EXERCISE GOAL: Your job is to give again, exactly and with no additions, the lines in the records below from the one with "Rechtliches" through the one with "nuevo museo, donde", both included. Omit the pictures.
[Start of Attachment]
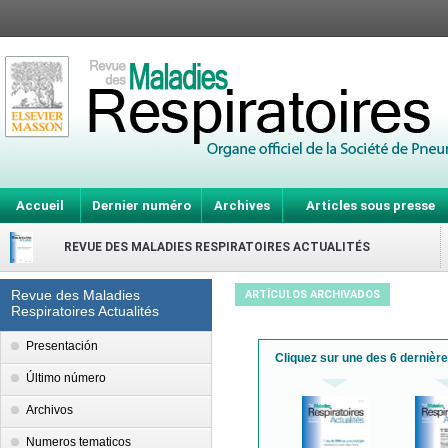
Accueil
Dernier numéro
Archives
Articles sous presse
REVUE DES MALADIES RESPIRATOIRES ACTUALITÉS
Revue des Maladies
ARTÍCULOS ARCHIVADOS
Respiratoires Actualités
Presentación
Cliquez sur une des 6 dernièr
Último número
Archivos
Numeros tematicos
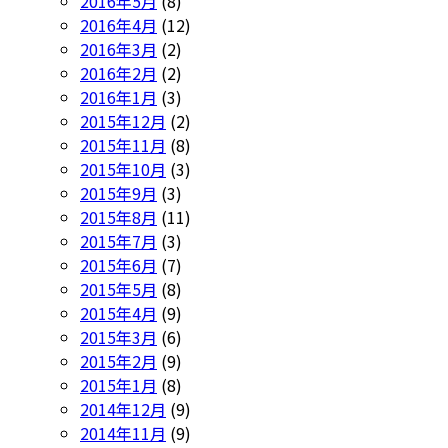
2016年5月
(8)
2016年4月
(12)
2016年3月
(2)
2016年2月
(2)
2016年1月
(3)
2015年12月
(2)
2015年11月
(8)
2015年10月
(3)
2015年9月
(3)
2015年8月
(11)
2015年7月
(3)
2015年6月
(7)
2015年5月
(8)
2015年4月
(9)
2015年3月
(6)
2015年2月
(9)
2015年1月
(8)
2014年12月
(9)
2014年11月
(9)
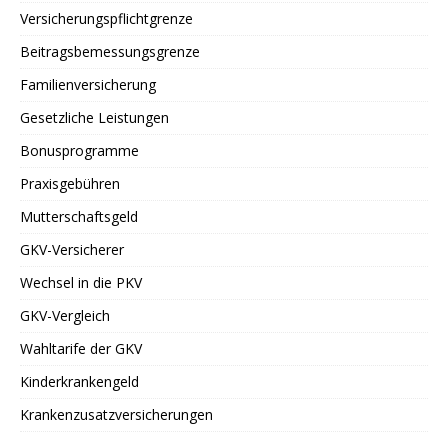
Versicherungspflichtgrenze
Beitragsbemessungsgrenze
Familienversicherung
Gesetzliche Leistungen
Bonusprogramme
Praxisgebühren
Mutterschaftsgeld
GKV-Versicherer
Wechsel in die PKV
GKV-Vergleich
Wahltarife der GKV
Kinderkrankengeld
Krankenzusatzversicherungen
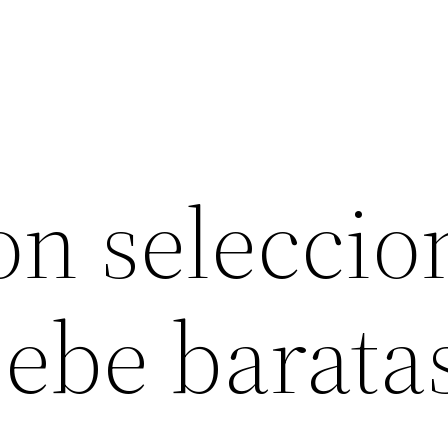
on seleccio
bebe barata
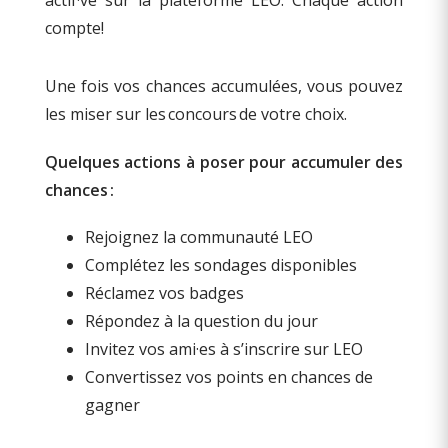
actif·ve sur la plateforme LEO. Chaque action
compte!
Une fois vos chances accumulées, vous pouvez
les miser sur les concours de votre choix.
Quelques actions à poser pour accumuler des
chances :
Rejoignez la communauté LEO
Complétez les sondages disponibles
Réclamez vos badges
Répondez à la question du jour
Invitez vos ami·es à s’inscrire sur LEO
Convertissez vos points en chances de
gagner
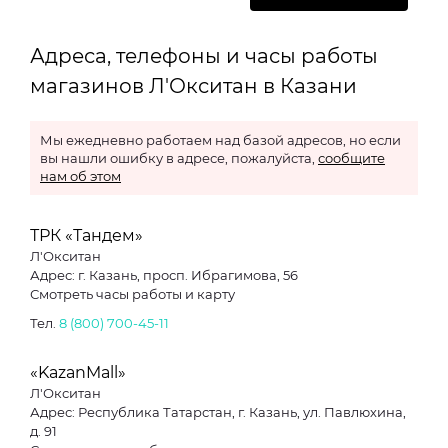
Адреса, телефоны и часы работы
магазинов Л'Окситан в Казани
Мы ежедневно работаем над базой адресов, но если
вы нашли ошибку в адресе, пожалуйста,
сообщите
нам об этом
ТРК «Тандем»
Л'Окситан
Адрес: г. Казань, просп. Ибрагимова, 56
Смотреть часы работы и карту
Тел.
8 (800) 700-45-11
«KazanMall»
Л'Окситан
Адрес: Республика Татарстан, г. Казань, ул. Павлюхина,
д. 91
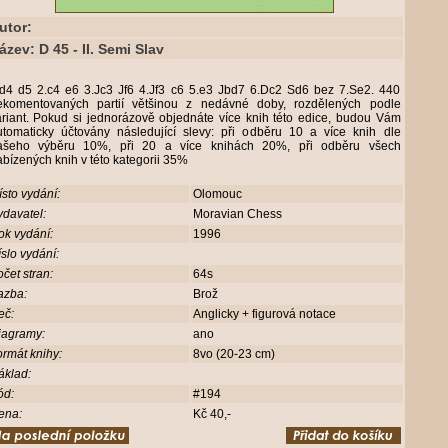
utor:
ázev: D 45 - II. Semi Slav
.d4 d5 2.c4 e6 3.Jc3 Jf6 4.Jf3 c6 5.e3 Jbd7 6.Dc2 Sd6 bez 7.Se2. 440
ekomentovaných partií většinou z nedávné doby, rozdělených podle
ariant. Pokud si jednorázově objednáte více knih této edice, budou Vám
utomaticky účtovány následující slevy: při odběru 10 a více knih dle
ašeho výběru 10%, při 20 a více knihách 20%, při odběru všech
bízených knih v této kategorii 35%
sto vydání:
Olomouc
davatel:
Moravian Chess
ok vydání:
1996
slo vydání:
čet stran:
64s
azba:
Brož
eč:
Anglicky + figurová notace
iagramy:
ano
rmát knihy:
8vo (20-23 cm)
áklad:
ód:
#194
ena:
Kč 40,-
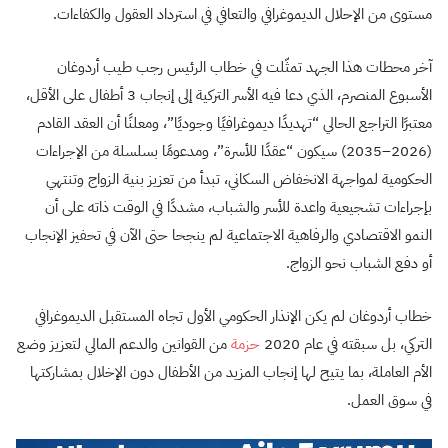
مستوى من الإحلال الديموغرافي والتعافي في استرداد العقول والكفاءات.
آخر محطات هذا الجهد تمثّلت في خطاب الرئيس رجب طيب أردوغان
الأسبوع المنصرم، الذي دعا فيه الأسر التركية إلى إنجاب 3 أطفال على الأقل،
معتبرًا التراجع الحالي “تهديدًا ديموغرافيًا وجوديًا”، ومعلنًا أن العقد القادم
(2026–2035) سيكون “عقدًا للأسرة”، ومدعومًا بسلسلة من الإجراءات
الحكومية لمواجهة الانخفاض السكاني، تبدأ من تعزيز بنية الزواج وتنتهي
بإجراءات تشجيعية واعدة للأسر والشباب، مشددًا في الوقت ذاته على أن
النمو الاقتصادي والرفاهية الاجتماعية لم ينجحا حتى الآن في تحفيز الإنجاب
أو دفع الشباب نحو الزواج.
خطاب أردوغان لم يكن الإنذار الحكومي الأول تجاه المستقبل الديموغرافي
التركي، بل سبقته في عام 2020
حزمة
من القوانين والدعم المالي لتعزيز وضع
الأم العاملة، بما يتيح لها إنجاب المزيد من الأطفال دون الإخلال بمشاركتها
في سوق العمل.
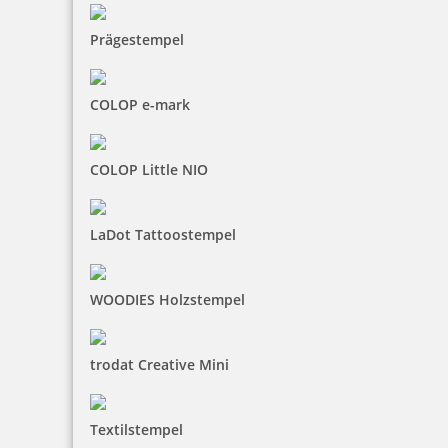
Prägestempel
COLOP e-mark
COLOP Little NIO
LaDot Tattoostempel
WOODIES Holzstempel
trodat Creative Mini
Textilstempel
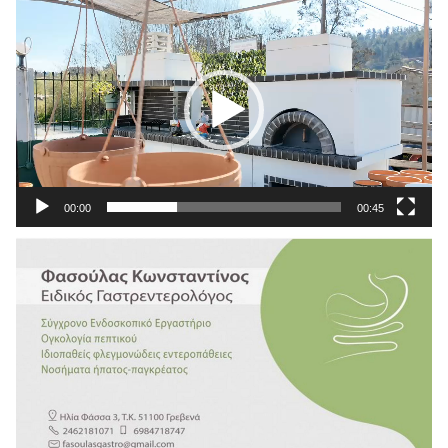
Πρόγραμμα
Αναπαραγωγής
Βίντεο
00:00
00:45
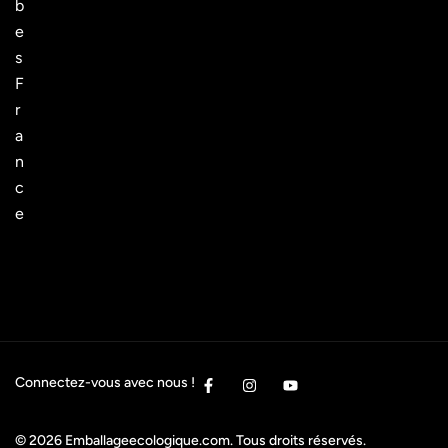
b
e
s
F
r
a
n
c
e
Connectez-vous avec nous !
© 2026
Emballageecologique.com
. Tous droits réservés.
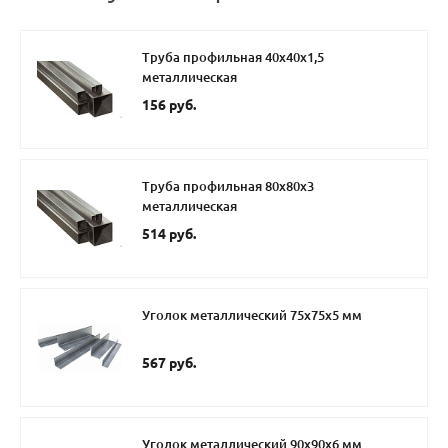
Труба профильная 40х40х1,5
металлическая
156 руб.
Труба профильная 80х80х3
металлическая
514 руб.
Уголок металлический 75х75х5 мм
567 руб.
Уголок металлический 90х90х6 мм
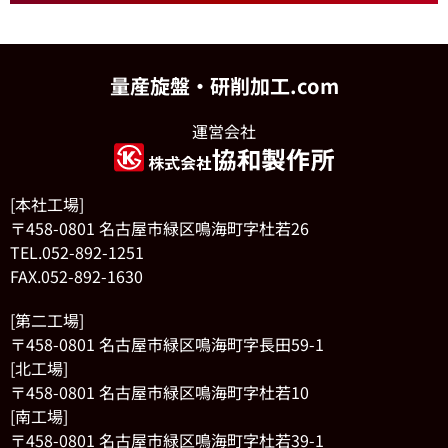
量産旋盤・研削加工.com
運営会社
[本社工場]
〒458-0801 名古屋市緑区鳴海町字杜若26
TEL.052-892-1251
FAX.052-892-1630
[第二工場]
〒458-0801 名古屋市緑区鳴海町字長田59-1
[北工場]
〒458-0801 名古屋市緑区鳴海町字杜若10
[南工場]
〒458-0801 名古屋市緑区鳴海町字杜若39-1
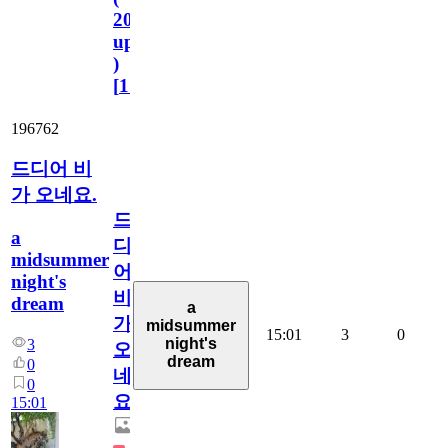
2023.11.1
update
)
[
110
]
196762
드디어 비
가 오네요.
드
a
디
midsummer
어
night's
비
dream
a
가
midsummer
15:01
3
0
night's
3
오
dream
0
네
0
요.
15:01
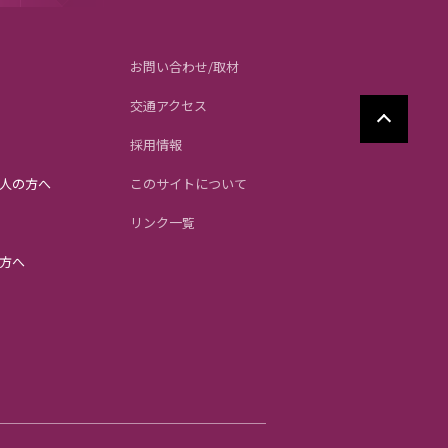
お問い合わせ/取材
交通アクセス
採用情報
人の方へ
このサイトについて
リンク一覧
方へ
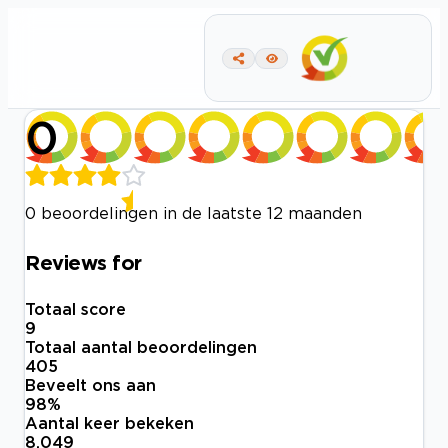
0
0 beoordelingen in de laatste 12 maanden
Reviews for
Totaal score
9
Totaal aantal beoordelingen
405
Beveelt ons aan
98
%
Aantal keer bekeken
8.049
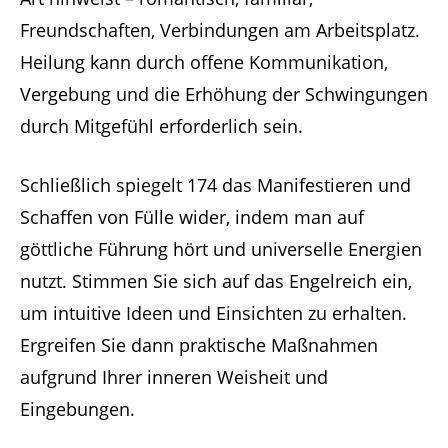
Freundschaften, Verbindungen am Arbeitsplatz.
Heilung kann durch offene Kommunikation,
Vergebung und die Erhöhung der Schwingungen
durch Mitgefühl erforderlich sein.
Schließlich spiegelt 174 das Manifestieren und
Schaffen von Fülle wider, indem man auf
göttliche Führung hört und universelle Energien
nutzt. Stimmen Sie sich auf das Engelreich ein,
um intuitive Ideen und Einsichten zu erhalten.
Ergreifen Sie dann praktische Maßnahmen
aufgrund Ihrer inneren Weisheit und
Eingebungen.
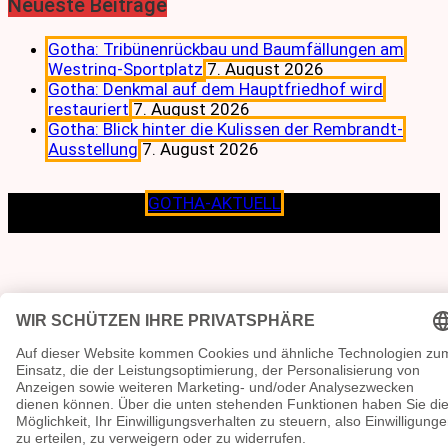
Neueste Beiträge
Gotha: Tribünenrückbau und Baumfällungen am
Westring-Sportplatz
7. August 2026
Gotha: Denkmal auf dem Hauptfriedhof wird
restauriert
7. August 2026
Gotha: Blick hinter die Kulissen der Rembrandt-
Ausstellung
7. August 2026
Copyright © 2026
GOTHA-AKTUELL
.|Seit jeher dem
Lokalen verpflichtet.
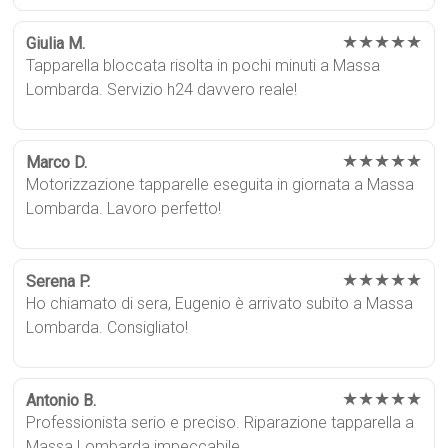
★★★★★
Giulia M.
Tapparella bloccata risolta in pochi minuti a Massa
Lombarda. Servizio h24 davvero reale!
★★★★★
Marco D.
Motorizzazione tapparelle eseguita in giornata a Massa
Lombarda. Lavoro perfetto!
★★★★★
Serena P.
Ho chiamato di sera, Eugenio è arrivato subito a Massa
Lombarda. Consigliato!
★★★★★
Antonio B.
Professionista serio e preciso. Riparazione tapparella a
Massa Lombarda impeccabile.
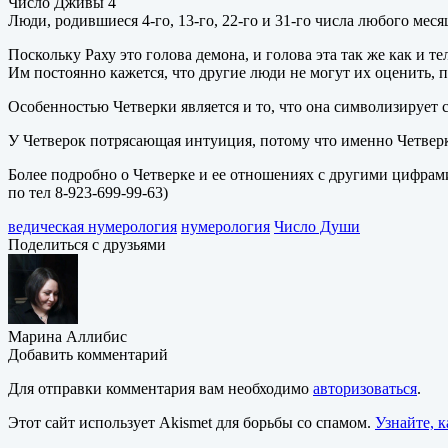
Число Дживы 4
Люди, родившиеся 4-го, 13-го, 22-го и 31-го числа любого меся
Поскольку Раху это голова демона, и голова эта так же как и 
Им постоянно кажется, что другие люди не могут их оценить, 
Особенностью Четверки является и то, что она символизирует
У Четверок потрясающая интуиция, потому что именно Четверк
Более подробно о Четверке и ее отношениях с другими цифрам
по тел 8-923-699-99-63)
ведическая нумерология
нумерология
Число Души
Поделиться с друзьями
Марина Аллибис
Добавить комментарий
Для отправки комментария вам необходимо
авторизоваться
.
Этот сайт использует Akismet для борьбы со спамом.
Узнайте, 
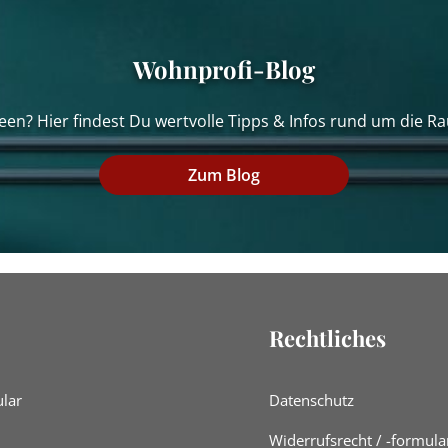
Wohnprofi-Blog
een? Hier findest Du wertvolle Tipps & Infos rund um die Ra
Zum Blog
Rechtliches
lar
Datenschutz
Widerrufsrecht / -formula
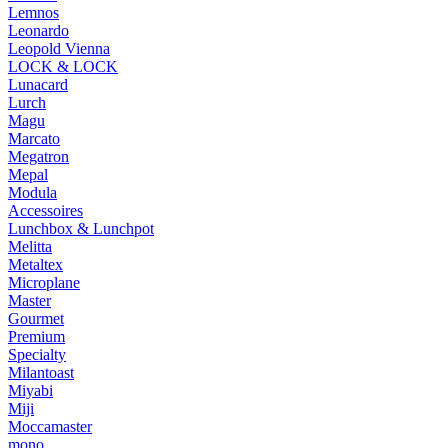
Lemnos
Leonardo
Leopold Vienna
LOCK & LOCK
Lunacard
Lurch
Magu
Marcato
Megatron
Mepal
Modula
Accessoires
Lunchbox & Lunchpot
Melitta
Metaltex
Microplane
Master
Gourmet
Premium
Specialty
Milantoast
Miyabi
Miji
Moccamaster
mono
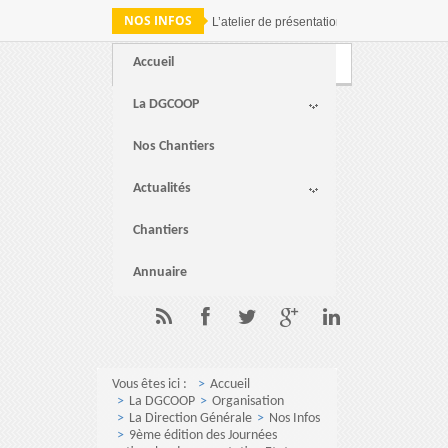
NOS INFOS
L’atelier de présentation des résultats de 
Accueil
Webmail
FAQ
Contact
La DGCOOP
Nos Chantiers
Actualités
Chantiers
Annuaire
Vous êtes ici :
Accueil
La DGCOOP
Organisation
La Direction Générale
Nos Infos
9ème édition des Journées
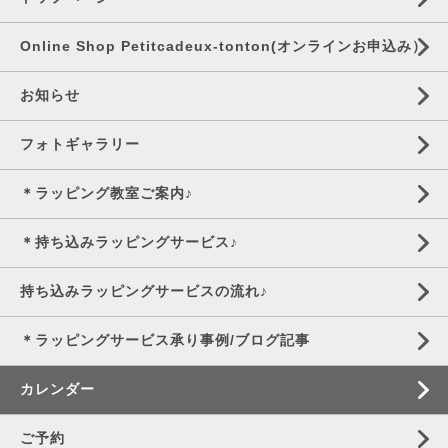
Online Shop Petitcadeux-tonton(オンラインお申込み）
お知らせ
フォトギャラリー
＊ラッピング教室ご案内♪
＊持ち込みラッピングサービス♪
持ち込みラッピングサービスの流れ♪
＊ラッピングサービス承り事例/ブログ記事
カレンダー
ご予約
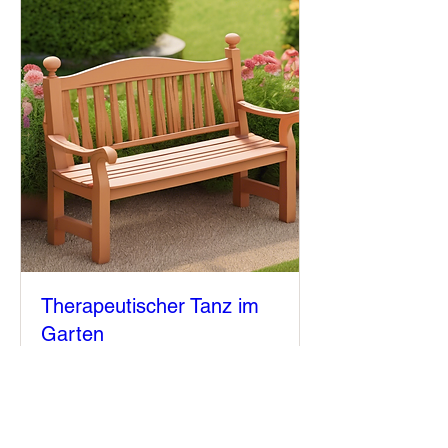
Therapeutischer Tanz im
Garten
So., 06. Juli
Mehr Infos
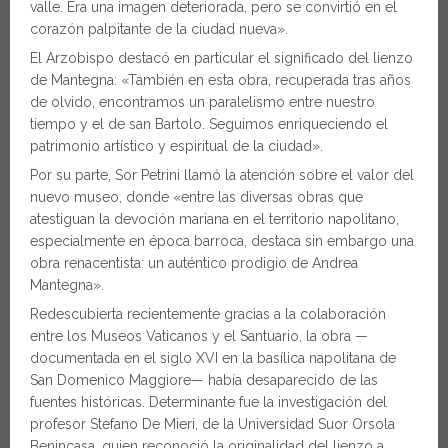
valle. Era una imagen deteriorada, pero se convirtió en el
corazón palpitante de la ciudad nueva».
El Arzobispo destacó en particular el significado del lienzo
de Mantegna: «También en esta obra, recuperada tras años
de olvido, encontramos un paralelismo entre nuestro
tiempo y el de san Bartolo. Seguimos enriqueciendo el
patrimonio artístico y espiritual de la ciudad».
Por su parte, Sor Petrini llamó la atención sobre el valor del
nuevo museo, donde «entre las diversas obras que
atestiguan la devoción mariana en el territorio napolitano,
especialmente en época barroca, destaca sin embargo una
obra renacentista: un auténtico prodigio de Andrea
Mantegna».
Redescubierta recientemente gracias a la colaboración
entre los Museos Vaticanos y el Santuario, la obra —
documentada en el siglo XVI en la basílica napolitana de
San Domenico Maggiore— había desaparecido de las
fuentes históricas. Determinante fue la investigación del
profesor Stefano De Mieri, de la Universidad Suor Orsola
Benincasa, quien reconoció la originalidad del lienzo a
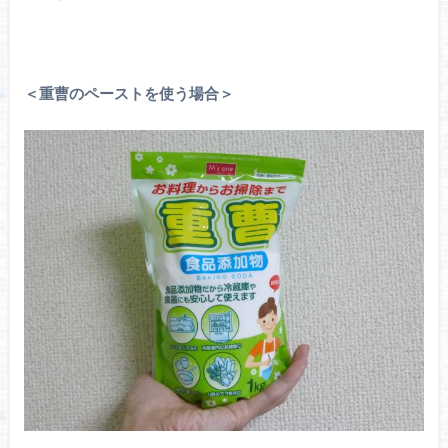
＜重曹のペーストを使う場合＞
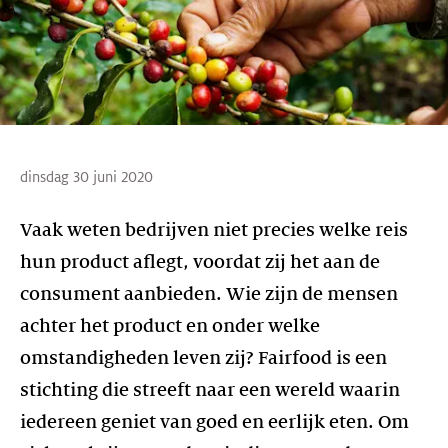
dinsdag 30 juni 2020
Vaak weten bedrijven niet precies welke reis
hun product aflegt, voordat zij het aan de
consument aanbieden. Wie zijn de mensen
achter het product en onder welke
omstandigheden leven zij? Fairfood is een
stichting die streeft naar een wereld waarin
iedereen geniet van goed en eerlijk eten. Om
[End of Attachment]
RESPONSE AREA:
Rechtliches
lar
Datenschutz
Widerrufsrecht / -formula
Lemnos
Leonardo
Leopold Vienna
LOCK & LOCK
Lunacard
Lurch
Magu
Marcato
Megatron
Mepal
Modula
Accessoires
Lunchbox & Lunchpot
Melitta
Metaltex
Microplane
Master
Gourmet
Premium
Specialty
Milantoast
Miyabi
Miji
Moccamaster
mono
NOS INFOS
L’atelier de présentation des résultats de 
Accueil
Webmail
FAQ
Contact
La DGCOOP
Nos Chantiers
Actualités
Chantiers
Annuaire
Vous êtes ici :
Accueil
La DGCOOP
Organisation
La Direction Générale
Nos Infos
9ème édition des Journées
Online Shop Petitcadeux-tonton(オンラインお申込み）
お知らせ
フォトギャラリー
＊ラッピング教室ご案内♪
＊持ち込みラッピングサービス♪
持ち込みラッピングサービスの流れ♪
＊ラッピングサービス承り事例/ブログ記事
カレンダー
ご予約
Therapeutischer Tanz im
Garten
So., 06. Juli
Mehr Infos
valle. Era una imagen deteriorada, pero se convirtió en el
corazón palpitante de la ciudad nueva».
El Arzobispo destacó en particular el significado del lienzo
de Mantegna: «También en esta obra, recuperada tras años
de olvido, encontramos un paralelismo entre nuestro
tiempo y el de san Bartolo. Seguimos enriqueciendo el
patrimonio artístico y espiritual de la ciudad».
Por su parte, Sor Petrini llamó la atención sobre el valor del
nuevo museo, donde «entre las diversas obras que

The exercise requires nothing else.